Interlocking pavers are most commonly made from cement or concrete, and tend to simulate the effects of cobblestone pathways. They can be used as a replacement to concrete and bricks to create various concrete features in residential and commercial properties. They are simple to install, replace, or maintain, which causes them to be more financially viable. Undoubtedly, one of the most vital characteristics of this material- is its rigidity and sturdiness; it is able to endure constant freeze-thaw conditions, in addition to weighty loads. These characteristics make them useful in parking areas, streets, loading docks and driveways.
Meanwhile, permeable interlocking concrete pavers assure considerable reduced storm water runoff, making them environment friendly. This leads to other advantages, such as a lesser need for drainage pipes, gutters, and curb systems. Slip-resistant interlocking materials are also useful in areas such as walkways and pool decks. Interlocking pavers also aid in stabilising loose soil and making areas such as driveways or parking lots more scenically appealing by allowing vegetation to grow in their hollow centers.
This versatile building material also comes in a wide range of designs, textures, and colors and is therefore ideal for those who wish to attain a personalized or custom look in properties such as shopping malls and patios. By combining colors, designs, and shapes, it is possible to come up with themes like a herringbone pattern, Natural Stone, Old World, modern, or contemporary. The endless options are restricted only by one’s imagination.
Installing Interlocking Pavers
Interlocking pavers can easily be laid and maintained at home by a homeowner because a mortar or grout is not required- saving the homeowner on installation costs. The single specialized tool required in the installation of interlocking pavers is a tamping machine called a vibrator. This machine vibrates the minute spheres of sand until they are at their most compact. Advantageously, the sand does not readily wash out with rain or garden hose water. An additional sealer may be used, but many interlocking pavers are already pre-sealed. A driveway would definitely benefit from a sealer because it would prevent stains from oil and tire marks.
Firstly, a hole to the depth of 2-4” (5-10cm), depending on the tile’s thickness, is dug in the section that is going to be paved. Then, a thin layer of gravel and thick layer of sand are placed on the area to make the surface level. The pavers are then set on top according to the planned layout.

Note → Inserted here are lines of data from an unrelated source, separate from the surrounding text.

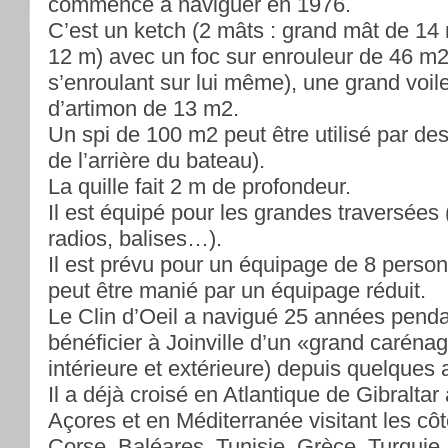
commencé à naviguer en 1976.
C’est un ketch (2 mâts : grand mât de 14
12 m) avec un foc sur enrouleur de 46 m2 
s’enroulant sur lui même), une grand voil
d’artimon de 13 m2.
Un spi de 100 m2 peut être utilisé par de
de l’arrière du bateau).
La quille fait 2 m de profondeur.
Il est équipé pour les grandes traversées
radios, balises…).
Il est prévu pour un équipage de 8 per
peut être manié par un équipage réduit.
Le Clin d’Oeil a navigué 25 années penda
bénéficier à Joinville d’un «grand caréna
intérieure et extérieure) depuis quelques
Il a déjà croisé en Atlantique de Gibraltar
Açores et en Méditerranée visitant les côt
Corse, Baléares, Tunisie, Grèce, Turquie.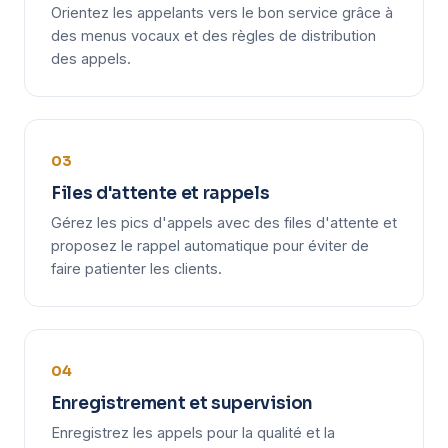
Orientez les appelants vers le bon service grâce à
des menus vocaux et des règles de distribution
des appels.
03
Files d'attente et rappels
Gérez les pics d'appels avec des files d'attente et
proposez le rappel automatique pour éviter de
faire patienter les clients.
04
Enregistrement et supervision
Enregistrez les appels pour la qualité et la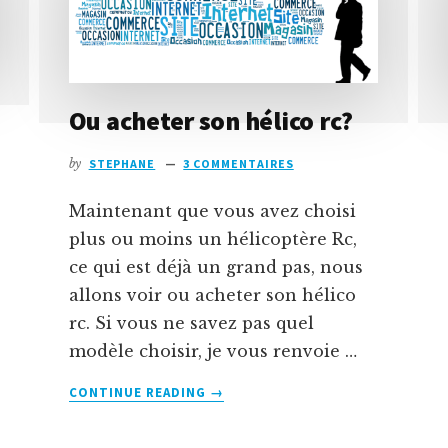
Ou acheter son hélico rc?
by
STEPHANE
3 COMMENTAIRES
Maintenant que vous avez choisi
plus ou moins un hélicoptère Rc,
ce qui est déjà un grand pas, nous
allons voir ou acheter son hélico
rc. Si vous ne savez pas quel
modèle choisir, je vous renvoie …
À
CONTINUE READING
→
PROPOSOU
ACHETER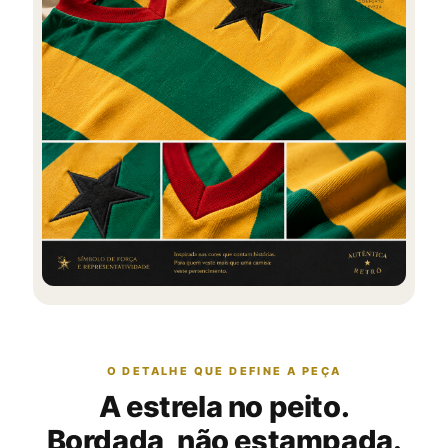
O DETALHE QUE DEFINE A PEÇA
A estrela no peito.
Bordada, não estampada.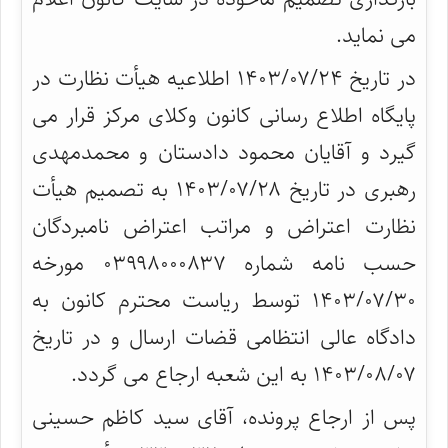
می نماید.
در تاریخ ۱۴۰۳/۰۷/۲۴ اطلاعیه هیأت نظارت در
پایگاه اطلاع رسانی کانون وکلای مرکز قرار می
گیرد و آقایان محمود دادستان و محمدمهدی
رهبری در تاریخ ۱۴۰۳/۰۷/۲۸ به تصمیم هیأت
نظارت اعتراض و مراتب اعتراض نامبردگان
حسب نامه شماره ۰۳۹۹۸۰۰۰۸۳۷ مورخه
۱۴۰۳/۰۷/۳۰ توسط ریاست محترم کانون به
دادگاه عالی انتظامی قضات ارسال و در تاریخ
۱۴۰۳/۰۸/۰۷ به این شعبه ارجاع می گردد.
پس از ارجاع پرونده، آقای سید کاظم حسینی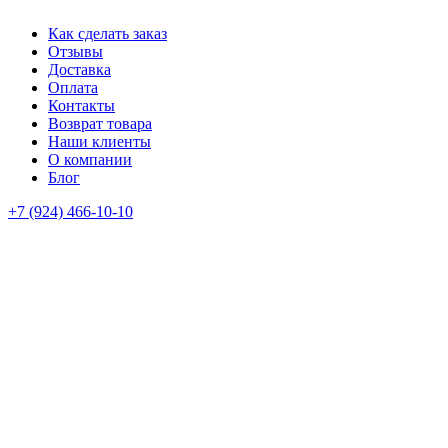
Как сделать заказ
Отзывы
Доставка
Оплата
Контакты
Возврат товара
Наши клиенты
О компании
Блог
+7 (924) 466-10-10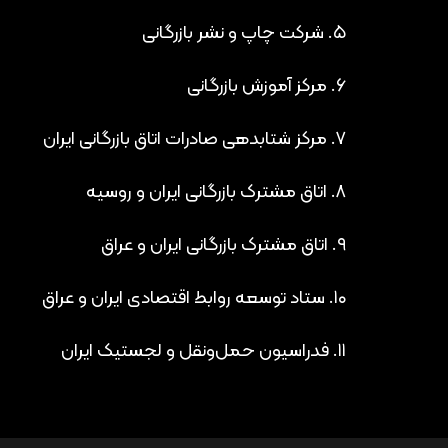
۵. شرکت چاپ و نشر بازرگانی
۶. مرکز آموزش بازرگانی
۷. مرکز شتابدهی صادرات اتاق بازرگانی ایران
۸. اتاق مشترک بازرگانی ایران و روسیه
۹. اتاق مشترک بازرگانی ایران و عراق
۱۰. ستاد توسعه روابط اقتصادی ایران و عراق
۱۱. فدراسیون حمل‌ونقل و لجستیک ایران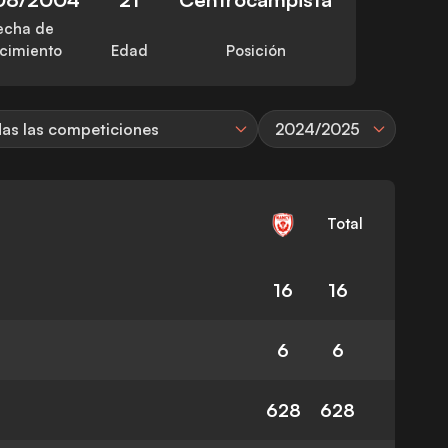
echa de
cimiento
Edad
Posición
as las competiciones
2024/2025
Total
16
16
6
6
628
628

Instead of connecting the pavers, as tiles would be, by pouring grout in between the joints, fine sand particles are simply tamped down. The sand stabilises the interlocking pavers while allowing for some flexibility- resulting in the pavement being able to absorb stress from small earthquakes, freezes and thaws, or slight ground erosion by shifting each tile by only a fraction.
Due to their vast array of benefits, interlocking pavers are one of the most valued paving and landscaping materials among builders, engineers, landscaping companies, and property owners.